Start of RECORDS FOR PROCESSING
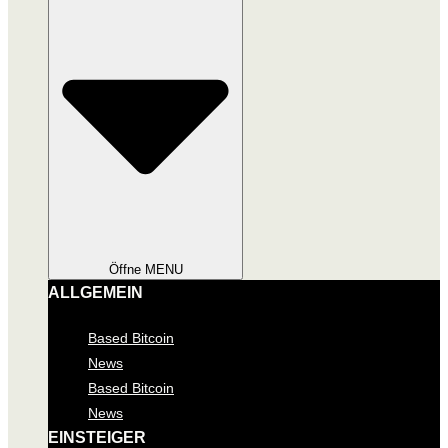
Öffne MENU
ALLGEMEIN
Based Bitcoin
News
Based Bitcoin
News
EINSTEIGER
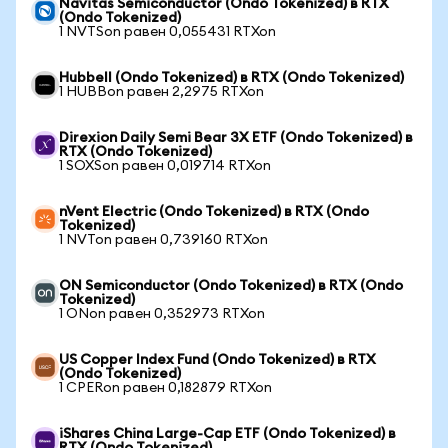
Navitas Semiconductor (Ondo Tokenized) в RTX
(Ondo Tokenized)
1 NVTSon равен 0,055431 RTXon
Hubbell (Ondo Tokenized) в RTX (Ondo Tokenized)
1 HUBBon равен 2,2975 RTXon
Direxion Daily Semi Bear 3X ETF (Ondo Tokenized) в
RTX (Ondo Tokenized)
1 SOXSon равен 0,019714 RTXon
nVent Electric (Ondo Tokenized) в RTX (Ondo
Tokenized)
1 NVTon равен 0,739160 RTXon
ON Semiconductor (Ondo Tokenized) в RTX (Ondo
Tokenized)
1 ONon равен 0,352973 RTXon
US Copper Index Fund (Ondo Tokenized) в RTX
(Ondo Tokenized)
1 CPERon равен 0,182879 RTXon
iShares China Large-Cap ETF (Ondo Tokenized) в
End of RECORDS FOR PROCESSING
Start of RECORDS FOR PROCESSING
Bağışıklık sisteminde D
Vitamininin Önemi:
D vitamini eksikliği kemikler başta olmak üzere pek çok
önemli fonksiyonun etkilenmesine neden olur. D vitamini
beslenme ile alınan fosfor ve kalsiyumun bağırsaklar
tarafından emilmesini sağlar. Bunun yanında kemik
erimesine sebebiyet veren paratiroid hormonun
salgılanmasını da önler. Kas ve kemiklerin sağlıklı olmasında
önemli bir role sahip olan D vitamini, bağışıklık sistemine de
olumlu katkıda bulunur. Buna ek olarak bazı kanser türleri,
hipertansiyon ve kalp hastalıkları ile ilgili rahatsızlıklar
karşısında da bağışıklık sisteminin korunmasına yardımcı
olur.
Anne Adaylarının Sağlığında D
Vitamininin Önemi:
End of RECORDS FOR PROCESSING
THE PROBLEM
Would you please copy exactly the part of the entries above that begins at the line containing "1 NVTSon равен 0,055431 RTXon" and ends at the line containing "iShares China Large-Cap", both lines included?

WRITTEN ANSWER
1 NVTSon равен 0,055431 RTXon
Hubbell (Ondo Tokenized) в RTX (Ondo Tokenized)
1 HUBBon равен 2,2975 RTXon
Direxion Daily Semi Bear 3X ETF (Ondo Tokenized) в
RTX (Ondo Tokenized)
1 SOXSon равен 0,019714 RTXon
nVent Electric (Ondo Tokenized) в RTX (Ondo
Tokenized)
1 NVTon равен 0,739160 RTXon
ON Semiconductor (Ondo Tokenized) в RTX (Ondo
Tokenized)
1 ONon равен 0,352973 RTXon
US Copper Index Fund (Ondo Tokenized) в RTX
(Ondo Tokenized)
1 CPERon равен 0,182879 RTXon
iShares China Large-Cap ETF (Ondo Tokenized) в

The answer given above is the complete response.